Circle of Security parenting: a real-world study of intervention effectiveness
The Circle of Security Parenting (COS-P) intervention is widely disseminated, despite limited evidence for its effectiveness. The current research was designed to help address this evidence gap. Studies 1 and 2 together formed a non-randomised controlled evaluation of COS-P in four community organisations. Study 1 investigated intervention effectiveness in a sample of 256 parents (children aged 0 to 6 years) experiencing parenting challenges, often in the context of depression. Self-report data for 221 mothers (treatment group n = 169, waitlist control group n = 52) were included in the main study. Between-group analysis of complete data for 177 mothers showed significantly greater increases in parental mentalising and self-efficacy, and significantly greater decreases in caregiving helplessness, hostility and depression symptoms for treatment group, compared with control group participants. There was no difference between groups for the change in perceived child difficultness. Within-treatment-group analyses indicated that parents with older children reported greatest reductions in caregiving helplessness, and parents with probable clinical depression reported greatest reductions in hostility and depression symptoms. Exploratory within-group analyses indicated that fathers (n = 26) showed the same pattern of change as mothers.
Study 2 investigated the impact of COS-P on deeper-level change. A sample of 79 mothers (a subset of participants from Study 1) completed narrative interviews (audio recorded) and a 5-minute parent-child free play interaction (video recorded). Interview transcripts were coded for caregiving representations and representational mind-mindedness. Videos were coded for parent-child interaction quality and observed mind-mindedness. Between-group analyses indicated a significant increase in optimal caregiving representations and a significant decrease in intrusive behaviour for treatment group participants; there was no significant change for the control group. However, the Time x Group interaction was not significant. There was no significant change in other measures for either group.

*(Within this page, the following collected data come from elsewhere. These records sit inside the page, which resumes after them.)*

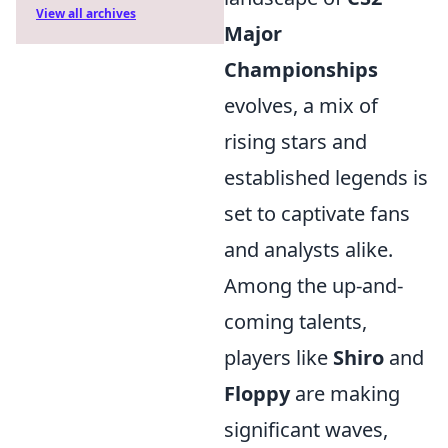
View all archives
Major
Championships
evolves, a mix of
rising stars and
established legends is
set to captivate fans
and analysts alike.
Among the up-and-
coming talents,
players like
Shiro
and
Floppy
are making
significant waves,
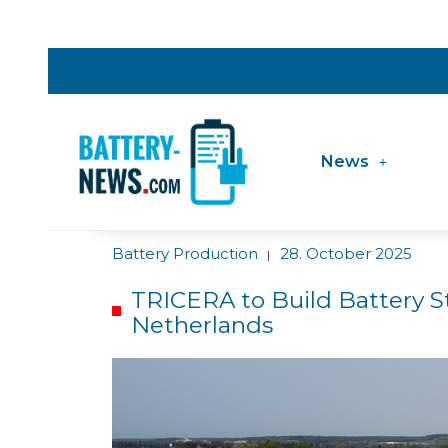
News
Battery Production
28. October 2025
|
TRICERA to Build Battery S
Netherlands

Study 3 examined associations among (a) parent scores from the questionnaire subscales assessing caregiving representations and mentalising, (b) representations coded from narrative interview, and (c) mind-mindedness (interview and observed), in 80 mothers. Questionnaire scales were related to representations coded from interview in theoretically expected directions. Questionnaire scales were not related to mind-mindedness. Findings support the concurrent validity of the composite self-report measure for assessing caregiving representations in clinical settings. Further investigation of the mentalising measure is required.
Study 4 was a qualitative investigation of the experiences and perceptions of 20 COS-P facilitators and 14 parent recipients. Thematic analysis of combined parent and facilitator data identified the perception that COS-P primarily changes the lens through which parents view their child, themselves in the parenting role, and the parent-child relationship. Participants identified four program components that underpinned program impact: key content, skills practice, group processes and facilitator support. While COS-P was considered suitable for broad application, limitations were noted.
Together, findings provide some support for the use of COS-P with parents experiencing parenting challenges in the early parenting period. Further research is needed to confirm moderation of treatment effects, and long-term follow-up is required to investigate sustained and sleeper effects. Findings can guide clinical application of COS-P and inform further research.